:: PROBLEM REQUIREMENTS ::
Could you write out every record below exactly, leaving the pictures out?

(Saved entries)
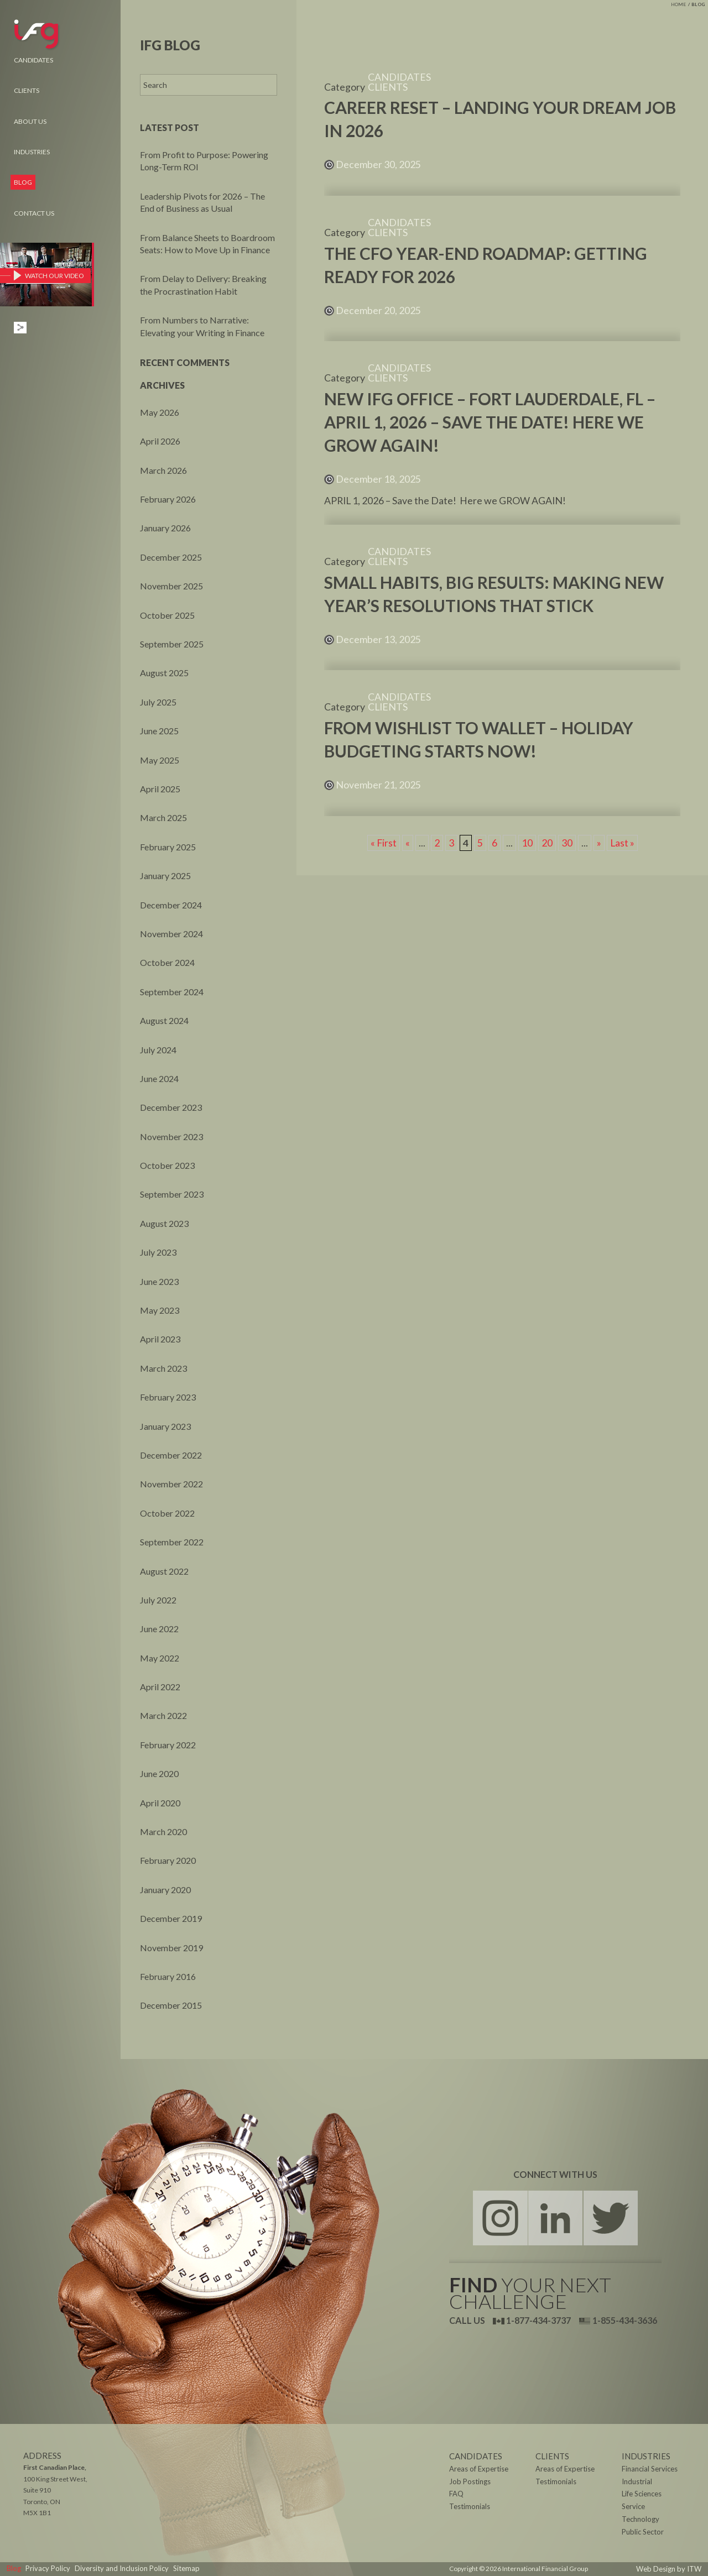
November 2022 (171, 1483)
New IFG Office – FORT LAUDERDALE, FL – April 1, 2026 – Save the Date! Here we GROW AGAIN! (489, 422)
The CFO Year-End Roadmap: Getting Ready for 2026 (485, 264)
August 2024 (164, 1020)
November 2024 (171, 933)
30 (566, 843)
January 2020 (165, 1889)
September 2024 (172, 991)
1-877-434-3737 (532, 2320)
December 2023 (171, 1107)
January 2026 (165, 527)
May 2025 (159, 760)
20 (547, 843)
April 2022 (160, 1686)
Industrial (636, 2482)
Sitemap (171, 2569)
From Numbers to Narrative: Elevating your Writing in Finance (202, 326)
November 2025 (171, 586)
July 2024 (158, 1049)
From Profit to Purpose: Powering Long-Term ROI (204, 160)
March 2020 (163, 1831)
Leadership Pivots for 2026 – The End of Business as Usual (202, 202)
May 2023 (159, 1310)
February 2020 (168, 1860)
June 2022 (159, 1628)
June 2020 (159, 1773)
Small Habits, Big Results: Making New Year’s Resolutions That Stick (494, 593)
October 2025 (167, 615)
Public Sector (641, 2532)
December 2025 (171, 557)
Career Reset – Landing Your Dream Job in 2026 (500, 119)
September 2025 (172, 644)
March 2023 (163, 1368)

:: OUTPUT ::
November 2022 (171, 1483)
New IFG Office – FORT LAUDERDALE, FL – April 1, 2026 – Save the Date! Here we GROW AGAIN! (489, 422)
The CFO Year-End Roadmap: Getting Ready for 2026 (485, 264)
August 2024 (164, 1020)
November 2024 (171, 933)
30 (566, 843)
January 2020 (165, 1889)
September 2024 (172, 991)
1-877-434-3737 (532, 2320)
December 2023 (171, 1107)
January 2026 (165, 527)
May 2025 (159, 760)
20 (547, 843)
April 2022 (160, 1686)
Industrial (636, 2482)
Sitemap (171, 2569)
From Numbers to Narrative: Elevating your Writing in Finance (202, 326)
November 2025 (171, 586)
July 2024 (158, 1049)
From Profit to Purpose: Powering Long-Term ROI (204, 160)
March 2020 (163, 1831)
Leadership Pivots for 2026 – The End of Business as Usual (202, 202)
May 2023 (159, 1310)
February 2020 (168, 1860)
June 2022 (159, 1628)
June 2020 (159, 1773)
Small Habits, Big Results: Making New Year’s Resolutions That Stick (494, 593)
October 2025 (167, 615)
Public Sector (641, 2532)
December 2025 (171, 557)
Career Reset – Landing Your Dream Job in 2026 (500, 119)
September 2025 (172, 644)
March 2023 (163, 1368)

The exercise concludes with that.